Pankaj Ghemawat of IESE calls the flat-world illusion many of the Start-ups engage into a 'globalization apocalypse', an ideological position with little semblance of reality, and yet, this is how businesses are thought of today. Everyone, even the multinationals of the previous era, would call themselves 'global', claiming an erasure of national identities just when, as the Daily News will tell us, nationally assertive politics is taking over the world. Worse still are those start-ups, which want to be 'global' in the first place so that they pay no taxes, aim at breaking regulatory structures, which are democratically agreed rules in most countries. They are always disrupting and transforming, with little accountability to anyone except their shareholders, and are blissfully oblivious of the complexities of the cultures and markets, wishing them away as mere inconveniences.

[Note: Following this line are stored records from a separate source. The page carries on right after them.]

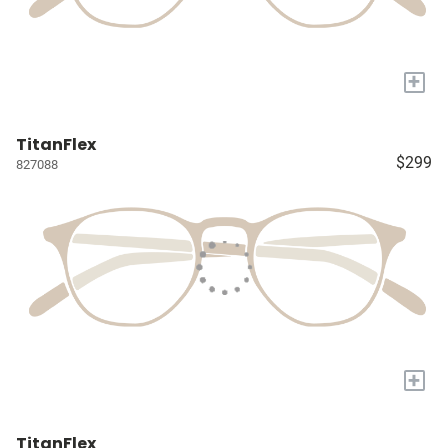
+
TitanFlex
$299
827088
+
TitanFlex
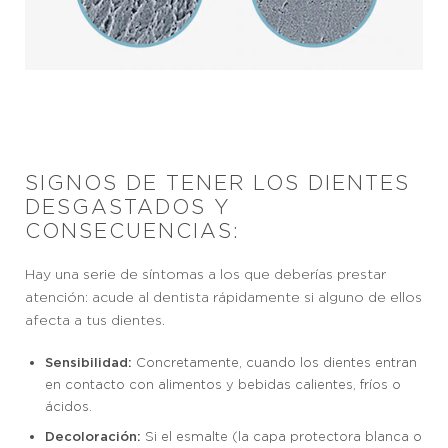
SIGNOS DE TENER LOS DIENTES
DESGASTADOS Y
CONSECUENCIAS:
Hay una serie de síntomas a los que deberías prestar
atención: acude al dentista rápidamente si alguno de ellos
afecta a tus dientes.
Sensibilidad:
Concretamente, cuando los dientes entran
en contacto con alimentos y bebidas calientes, fríos o
ácidos.
Decoloración:
Si el esmalte (la capa protectora blanca o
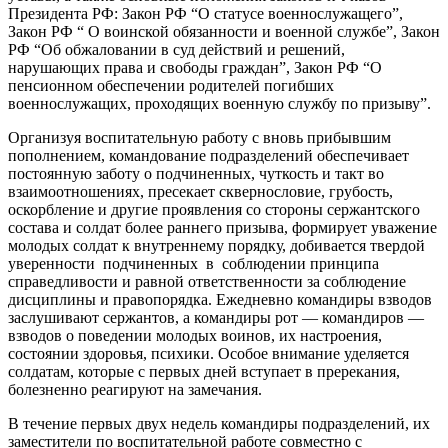
Президента РФ: Закон РФ “О статусе военнослужащего”,
Закон РФ “ О воинской обязанности и военной службе”, Закон
РФ “Об обжаловании в суд действий и решений,
нарушающих права и свободы граждан”, Закон РФ “О
пенсионном обеспечении родителей погибших
военнослужащих, проходящих военную службу по призыву”.
Организуя воспитательную работу с вновь прибывшим
пополнением, командование подразделений обеспечивает
постоянную заботу о подчиненных, чуткость и такт во
взаимоотношениях, пресекает сквернословие, грубость,
оскорбление и другие проявления со стороны сержантского
состава и солдат более раннего призыва, формирует уважение
молодых солдат к внутреннему порядку, добивается твердой
уверенности подчиненных в соблюдении принципа
справедливости и равной ответственности за соблюдение
дисциплины и правопорядка. Ежедневно командиры взводов
заслушивают сержантов, а командиры рот — командиров —
взводов о поведении молодых воинов, их настроения,
состоянии здоровья, психики. Особое внимание уделяется
солдатам, которые с первых дней вступает в пререкания,
болезненно реагируют на замечания.
В течение первых двух недель командиры подразделений, их
заместители по воспитательной работе совместно с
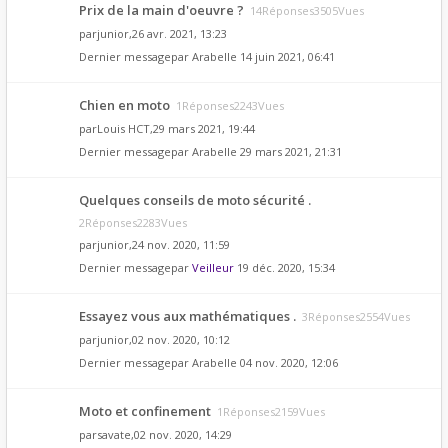
Prix de la main d'oeuvre ?
14Réponses3505Vues
par
junior
,26 avr. 2021, 13:23
Dernier messagepar
Arabelle
14 juin 2021, 06:41
Chien en moto
1Réponses2243Vues
par
Louis HCT
,29 mars 2021, 19:44
Dernier messagepar
Arabelle
29 mars 2021, 21:31
Quelques conseils de moto sécurité .
2Réponses2283Vues
par
junior
,24 nov. 2020, 11:59
Dernier messagepar
Veilleur
19 déc. 2020, 15:34
Essayez vous aux mathématiques .
3Réponses2554Vues
par
junior
,02 nov. 2020, 10:12
Dernier messagepar
Arabelle
04 nov. 2020, 12:06
Moto et confinement
1Réponses2159Vues
par
savate
,02 nov. 2020, 14:29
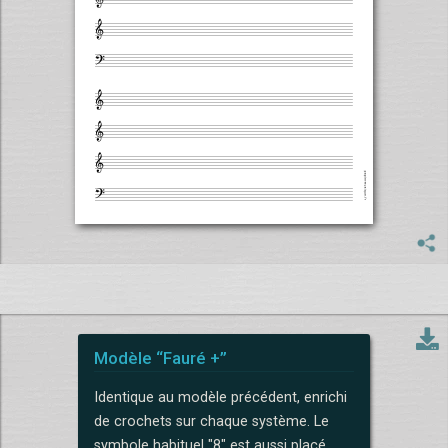
Modèle “Fauré +”
Identique au modèle précédent, enrichi
de crochets sur chaque système. Le
symbole habituel "8" est aussi placé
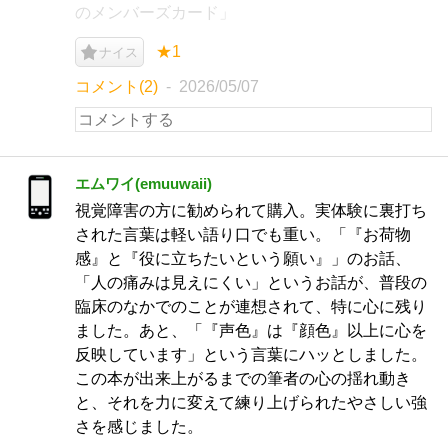
のメンバーズカード」
★1
ナイス
コメント(2)
2026/05/07
エムワイ(emuuwaii)
視覚障害の方に勧められて購入。実体験に裏打ち
された言葉は軽い語り口でも重い。「『お荷物
感』と『役に立ちたいという願い』」のお話、
「人の痛みは見えにくい」というお話が、普段の
臨床のなかでのことが連想されて、特に心に残り
ました。あと、「『声色』は『顔色』以上に心を
反映しています」という言葉にハッとしました。
この本が出来上がるまでの筆者の心の揺れ動き
と、それを力に変えて練り上げられたやさしい強
さを感じました。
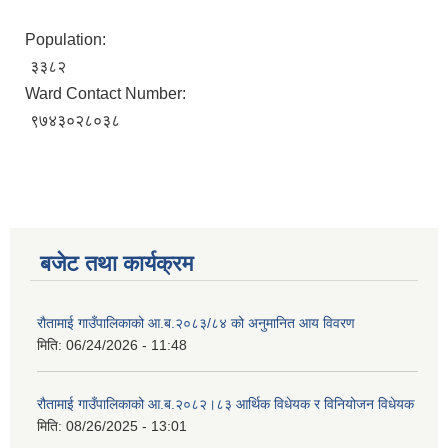
Population:
३३८२
Ward Contact Number:
९७४३०२८०३८
बजेट तथा कार्यक्रम
रौतामाई गाउँपालिकाको आ.ब.२०८३/८४ को अनुमानित आय विवरण
मिति:
06/24/2026 - 11:48
रौतामाई गाउँपालिकाको आ.ब.२०८२।८३ आर्थिक विधेयक र विनियोजन विधेयक
मिति:
08/26/2025 - 13:01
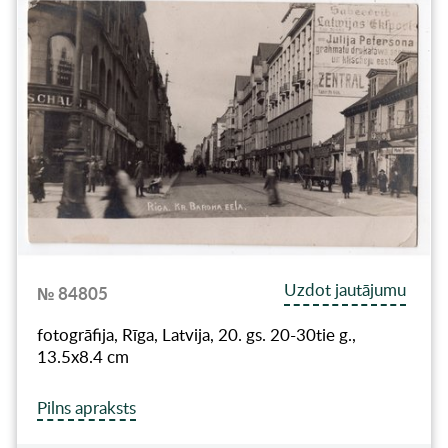
Uzdot jautājumu
№ 84805
fotogrāfija, Rīga, Latvija, 20. gs. 20-30tie g.,
13.5х8.4 cm
Pilns apraksts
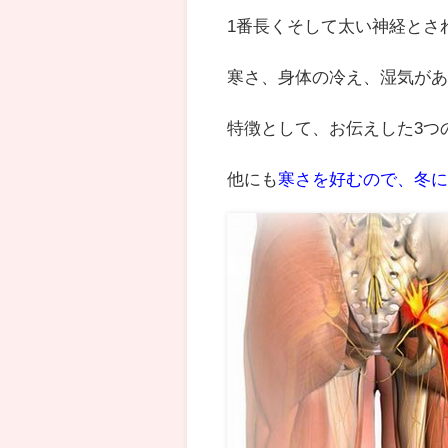
1番長くそして太い神経とさ
寒さ、身体の冷え、湿気が
特徴として、お伝えした3つ
他にも
寒さを好むので、冬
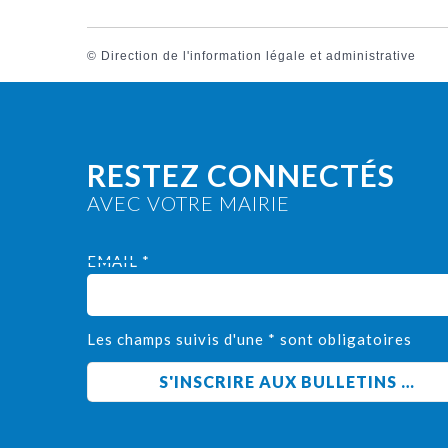
©
Direction de l'information légale et administrative
RESTEZ CONNECTÉS
AVEC VOTRE MAIRIE
EMAIL *
Les champs suivis d'une * sont obligatoires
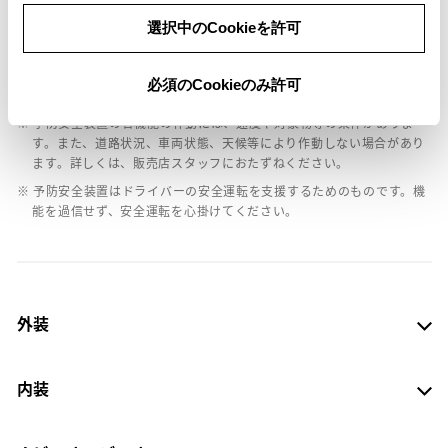
選択中のCookieを許可
※ グレードによって予防安全装置の設定が異なる場合があります。
※ グレードや予防安全装置の設定によって同じ車種でも安全運転サポー
必須のCookieのみ許可
ト車の区分が異なる場合があります。
※ 予防安全装置の各機能の作動には、速度や対象物等の条件がありま
す。また、道路状況、車両状態、天候等により作動しない場合があり
ます。詳しくは、販売店スタッフにおたずねください。
※ 予防安全装置はドライバーの安全運転を支援するためのものです。機
能を過信せず、安全運転を心掛けてください。
外装
内装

Most of those businesses fail. They may look for reasons elsewhere, but such naiveté is usually the main reason. They insufficiently assess the 'distance' between markets, and have no idea of what Mr Ghemawat would call the CAGE framework (Cultural, Administrative, Geographical and Economic Distance) that should define their choice of and approach to a market. They fill the Board with very similar backgrounds and ideas, and seek to create an open world with a very closed mind. For them, a different culture than their own is merely the lack of enlightenment, and the Indian and the Chinese can only exist until the 'global consumer' in them wakes up. Their investors, often sharing this world view, see the whole world as a spreadsheet, where the profits may magically appear following ratios and multiples, rather than any understanding of preferences or idiosyncrasies.

This apparent self-inflicted mindlessness arise, I shall claim, from two sources. 

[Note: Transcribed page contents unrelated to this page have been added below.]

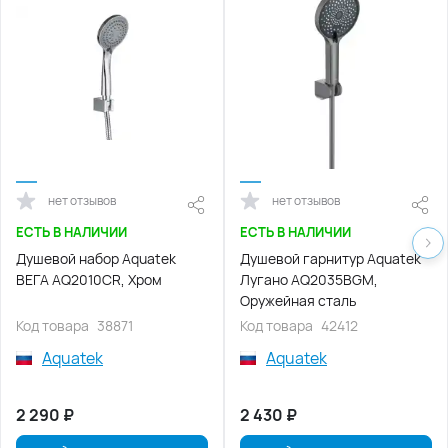
нет отзывов
нет отзывов
ЕСТЬ В НАЛИЧИИ
ЕСТЬ В НАЛИЧИИ
Душевой набор Aquatek
Душевой гарнитур Aquatek
ВЕГА AQ2010CR, Хром
Лугано AQ2035BGM,
Оружейная сталь
Код товара
38871
Код товара
42412
Aquatek
Aquatek
2 290
₽
2 430
₽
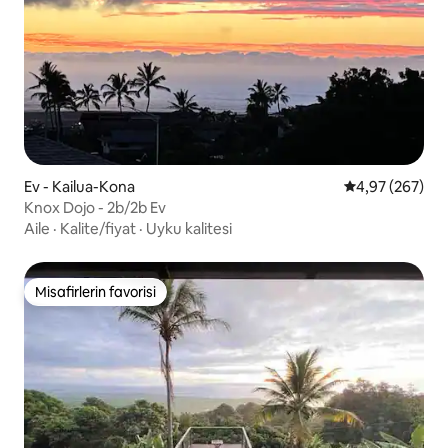
Ev - Kailua-Kona
5 üzerinden or
4,97 (267)
Knox Dojo - 2b/2b Ev
Aile
·
Kalite/fiyat
·
Uyku kalitesi
Misafirlerin favorisi
Misafirlerin favorisi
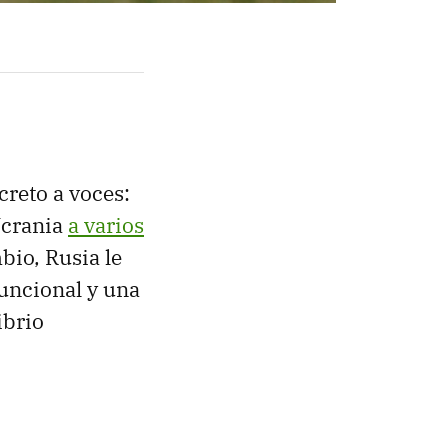
creto a voces:
Ucrania
a varios
bio, Rusia le
funcional y una
ibrio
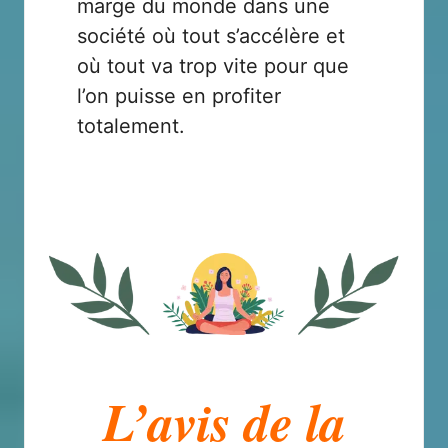
marge du monde dans une
société où tout s’accélère et
où tout va trop vite pour que
l’on puisse en profiter
totalement.
L’avis de la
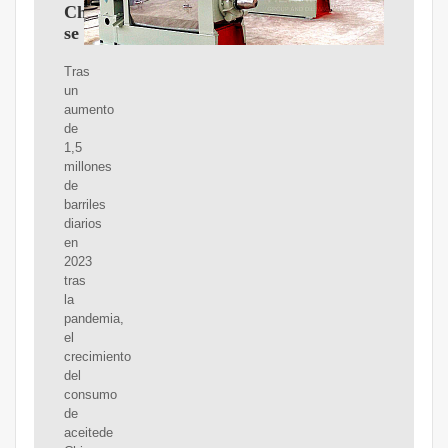
China
se
Tras
un
aumento
de
1,5
millones
de
barriles
diarios
en
2023
tras
la
pandemia,
el
crecimiento
del
consumo
de
aceitede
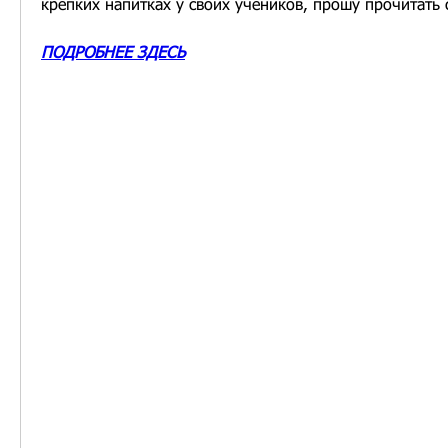
крепких напитках у своих учеников, прошу прочитать 
ПОДРОБНЕЕ ЗДЕСЬ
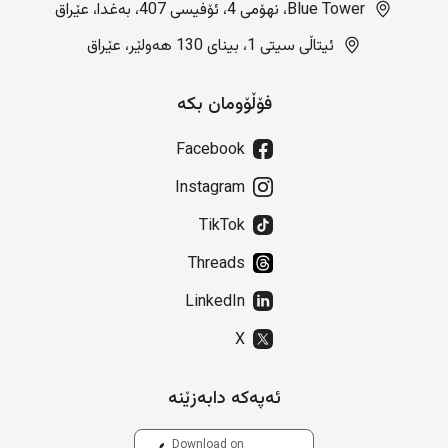
Blue Tower، نهۆمی 4، ئۆفیسی 407، بەغدا، عێراق
ئیتاڵی سیتی 1، بینای 130 هەولێر، عێراق
فۆڵۆومان بکە
Facebook
Instagram
TikTok
Threads
LinkedIn
X
ئەپەکە دابەزێنە
Download on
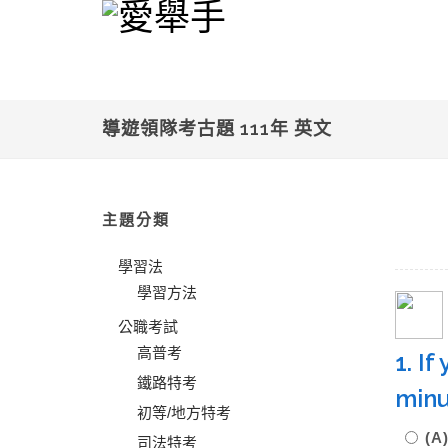
導遊領隊考古題 111年 英文
主題分類
學習法
學習方法
公職考試
高普考
1. I
鐵路特考
min
初等/地方特考
(
司法特考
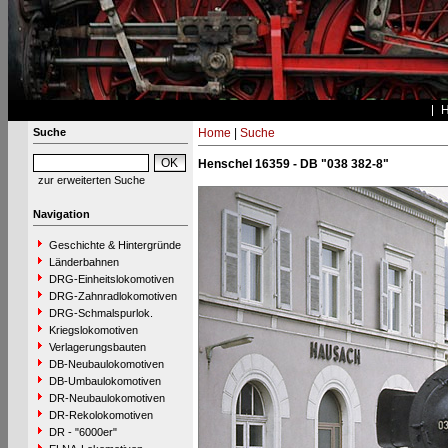
Suche
Home
|
Suche
Henschel 16359 - DB "038 382-8"
zur erweiterten Suche
Navigation
Geschichte & Hintergründe
Länderbahnen
DRG-Einheitslokomotiven
DRG-Zahnradlokomotiven
DRG-Schmalspurlok.
Kriegslokomotiven
Verlagerungsbauten
DB-Neubaulokomotiven
DB-Umbaulokomotiven
DR-Neubaulokomotiven
DR-Rekolokomotiven
DR - "6000er"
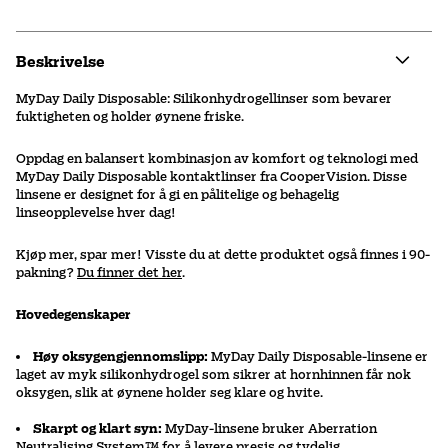
Beskrivelse
MyDay Daily Disposable: Silikonhydrogellinser som bevarer
fuktigheten og holder øynene friske.
Oppdag en balansert kombinasjon av komfort og teknologi med
MyDay Daily Disposable kontaktlinser fra CooperVision. Disse
linsene er designet for å gi en pålitelige og behagelig
linseopplevelse hver dag!
Kjøp mer, spar mer! Visste du at dette produktet også finnes i 90-
pakning?
Du finner det her
.
Hovedegenskaper
Høy oksygengjennomslipp:
MyDay Daily Disposable-linsene er
laget av myk silikonhydrogel som sikrer at hornhinnen får nok
oksygen, slik at øynene holder seg klare og hvite.
Skarpt og klart syn:
MyDay-linsene bruker Aberration
Neutralising System™ for å levere presis og tydelig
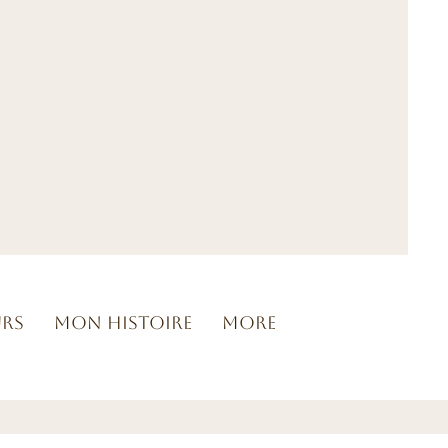
urs
Mon histoire
More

First, there is a common bias in favour of expertise over local knowledge, which is seen as a subordinate thing. The cultures of companies and its languages promote expert decision making in companies. To be considered an expert, one needs to speak a certain language, usually in meaningless jargon and replete with numbers, and have to do a lot of spreadsheets. On the other hand, the talk of nuances, rather than generalised models, are seen as, variably, pedantic, academic or sentimental. This divide also emphasise Theory over Practise, big ideas over practical details, birds-eye views over hands-on action. This causes disasters: My favourite example is the kind David Halberstam talked about in his 'The Best and The Brightest', the chronicle of Vietnam era decision making. But companies big and small suffer from this blindness on a day to day basis, and it is often fatal when companies venture out of their home market (which has the least CAGE distance) without having a solid operating base.

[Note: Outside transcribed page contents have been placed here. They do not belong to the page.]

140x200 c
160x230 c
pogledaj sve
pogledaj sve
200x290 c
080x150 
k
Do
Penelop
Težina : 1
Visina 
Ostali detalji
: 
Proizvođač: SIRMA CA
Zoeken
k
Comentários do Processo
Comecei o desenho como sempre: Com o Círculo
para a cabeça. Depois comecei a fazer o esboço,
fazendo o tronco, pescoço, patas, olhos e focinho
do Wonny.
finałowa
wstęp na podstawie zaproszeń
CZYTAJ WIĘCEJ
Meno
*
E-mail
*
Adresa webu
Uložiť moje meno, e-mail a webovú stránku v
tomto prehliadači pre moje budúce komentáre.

Second, it is the culture of money, and particularly, of the post-Gold Exchange Standard of money creation. Money possibly had no colours ever, but in the WTO age, it has become simpler to move capital between markets and the politics have been subservient to global money. It is an illusion to think peoples' lives and preferences would be just as amenable to diktats of money as the pliant politicians in different countries are (even that is changing with the over-reach of global capital), but that is indeed the culture privately funded start-ups inherit very quickly. This is paradoxical, as most VCs would invest only in local business and back entrepreneurs who are culturally familiar, and yet they believe that the business can impact people thousands of miles away without any real engagement, commitment or understanding.

My job, the way I see it, is to make sense of the 'global' phenomenon, working at the fault lines and trying to build strategies with a commitment to the practical, rather than just spreadsheet models. It has been a hard job: Often my pleadings for greater local knowledge were taken for a lack of expertise of more esoteric sort, like writing Excel formula. My deeper commitment to understanding markets have boxed me as a 'country expert', giving me lesser leverage on decision making. My orientation to build deep and long-lasting relationships classified me as 'soft', supposedly unfit for the unemotional world of business decision making. Over the last several months, I intentionally grounded myself to think through these issues - indeed reflect where I would have gone wrong - but came up with the understanding as I stated above: There is something fundamentally wrong about the ideas and rhetoric of the global. As I seek to re-engage in the global markets, I am trying to reinvent my work (some part of it is speaking in acronyms, such as the CAGE) and re-advertise my Excel skills (after endless Excel work during my time at NIIT, I got somewhat tired of it). But I hope to bring some sense into the conversation about the 'Global' even when I am playing the game as it is usually played.